### EXERCISE REQUIREMENTS
Return nothing but the lines from the one with "L'e-mail non sarà pubblicata" through the one with "Choose substitute phrase sentence bold work" in the data below, word for word and without pictures.

### ENTRIES SHOWN
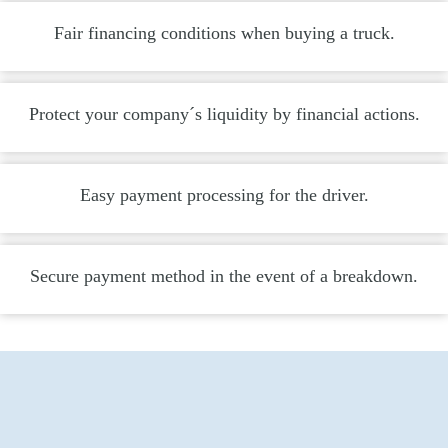
Fair financing conditions when buying a truck.
Protect your company´s liquidity by financial actions.
Easy payment processing for the driver.
Secure payment method in the event of a breakdown.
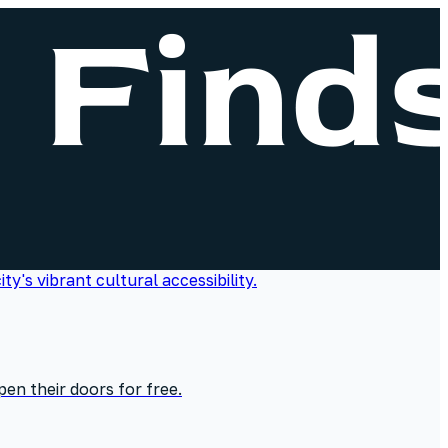
en their doors for free.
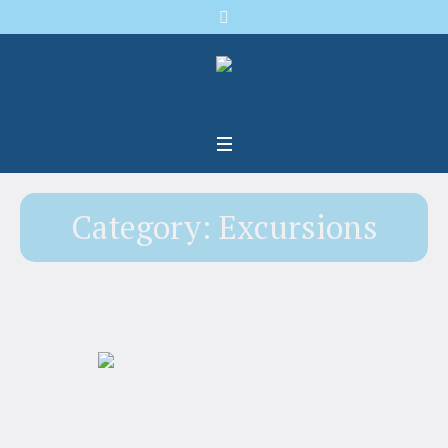
Category:
Excursions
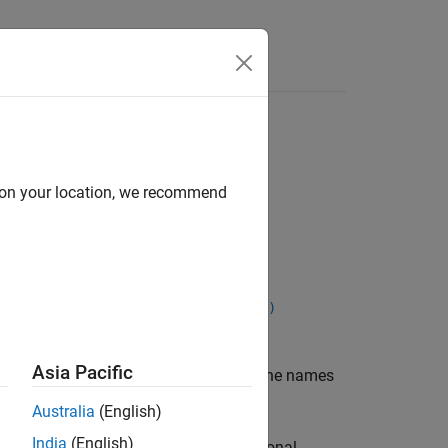
Apps
Videos
Answers
d on your location, we recommend
abroot,includeGroups,excludeGroups)
Asia Pacific
returns the names
,
,
)
includeGroups
excludeGroups
Australia
(English)
India
(English)
arguments. You can use optional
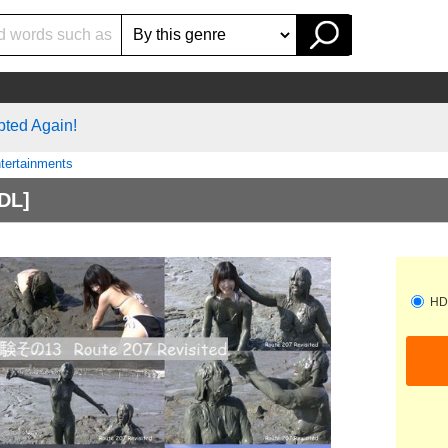
pted Again!
tertainments
DL]
HD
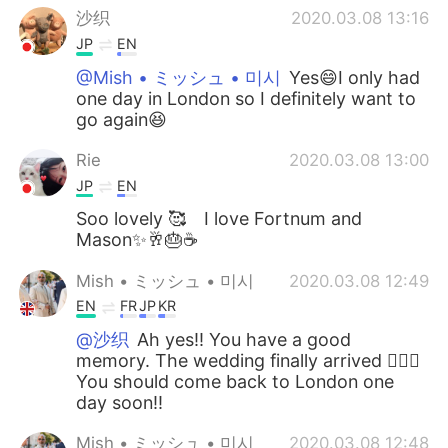
沙织
2020.03.08 13:16
JP
EN
@Mish • ミッシュ • 미시
Yes😄I only had
one day in London so I definitely want to
go again😆
Rie
2020.03.08 13:00
JP
EN
Soo lovely 🥰 I love Fortnum and
Mason✨🥂🎂☕️
Mish • ミッシュ • 미시
2020.03.08 12:49
EN
FR
JP
KR
@沙织
Ah yes!! You have a good
memory. The wedding finally arrived 👍🏽😊
You should come back to London one
day soon!!
Mish • ミッシュ • 미시
2020.03.08 12:48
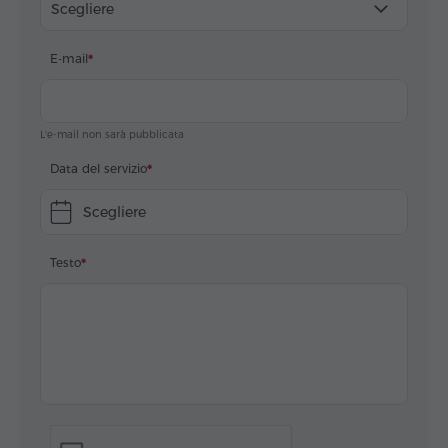
Scegliere
E-mail
L'e-mail non sarà pubblicata
Data del servizio
Scegliere
Testo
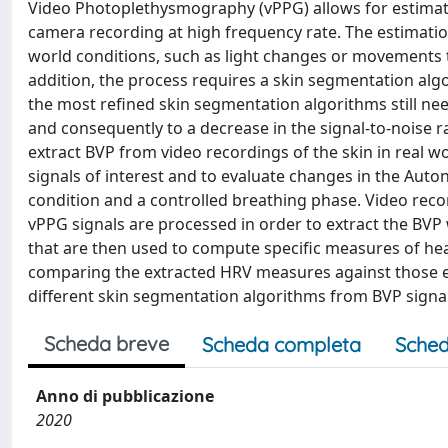
Video Photoplethysmography (vPPG) allows for estimati
camera recording at high frequency rate. The estimatio
world conditions, such as light changes or movements t
addition, the process requires a skin segmentation algo
the most refined skin segmentation algorithms still need
and consequently to a decrease in the signal-to-noise 
extract BVP from video recordings of the skin in real w
signals of interest and to evaluate changes in the Aut
condition and a controlled breathing phase. Video reco
vPPG signals are processed in order to extract the BV
that are then used to compute specific measures of hear
comparing the extracted HRV measures against those e
different skin segmentation algorithms from BVP signal
Scheda breve
Scheda completa
Sched
Anno di pubblicazione
2020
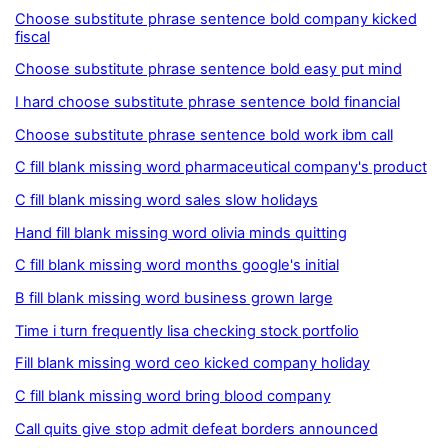
Choose substitute phrase sentence bold company kicked
fiscal
Choose substitute phrase sentence bold easy put mind
I hard choose substitute phrase sentence bold financial
Choose substitute phrase sentence bold work ibm call
C fill blank missing word pharmaceutical company's product
C fill blank missing word sales slow holidays
Hand fill blank missing word olivia minds quitting
C fill blank missing word months google's initial
B fill blank missing word business grown large
Time i turn frequently lisa checking stock portfolio
Fill blank missing word ceo kicked company holiday
C fill blank missing word bring blood company
Call quits give stop admit defeat borders announced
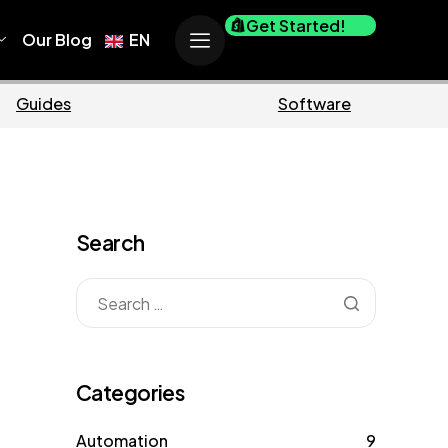
Get Started!
Our Blog
EN
Ecommerce
Business
Search
Categories
Automation
9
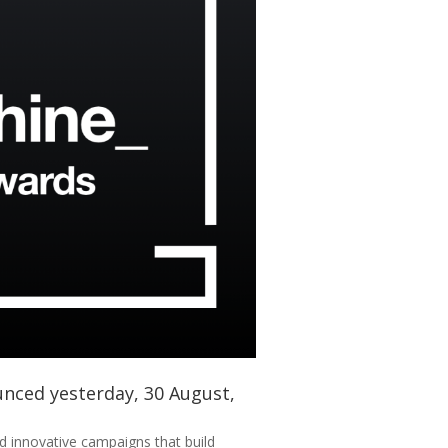
unced yesterday, 30 August,
d innovative campaigns that build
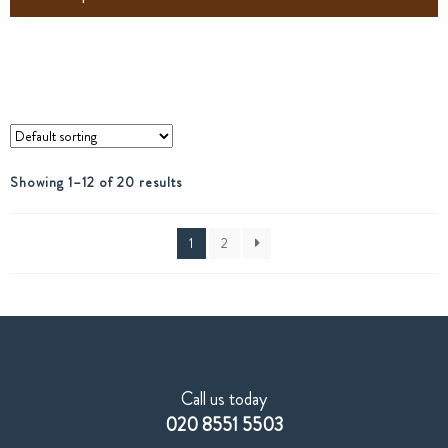
Showing 1–12 of 20 results
1
2
Call us today
020 8551 5503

### SOLUTION TO THIS PROBLEM
L'e-mail non sarà pubblicata
Data del servizio
Scegliere
Testo
Video Photoplethysmography (vPPG) allows for estimati
camera recording at high frequency rate. The estimatio
world conditions, such as light changes or movements t
addition, the process requires a skin segmentation algo
the most refined skin segmentation algorithms still need
and consequently to a decrease in the signal-to-noise 
extract BVP from video recordings of the skin in real w
signals of interest and to evaluate changes in the Aut
condition and a controlled breathing phase. Video reco
vPPG signals are processed in order to extract the BV
that are then used to compute specific measures of hear
comparing the extracted HRV measures against those e
different skin segmentation algorithms from BVP signal
Scheda breve
Scheda completa
Sched
Anno di pubblicazione
2020
Choose substitute phrase sentence bold company kicked
fiscal
Choose substitute phrase sentence bold easy put mind
I hard choose substitute phrase sentence bold financial
Choose substitute phrase sentence bold work ibm call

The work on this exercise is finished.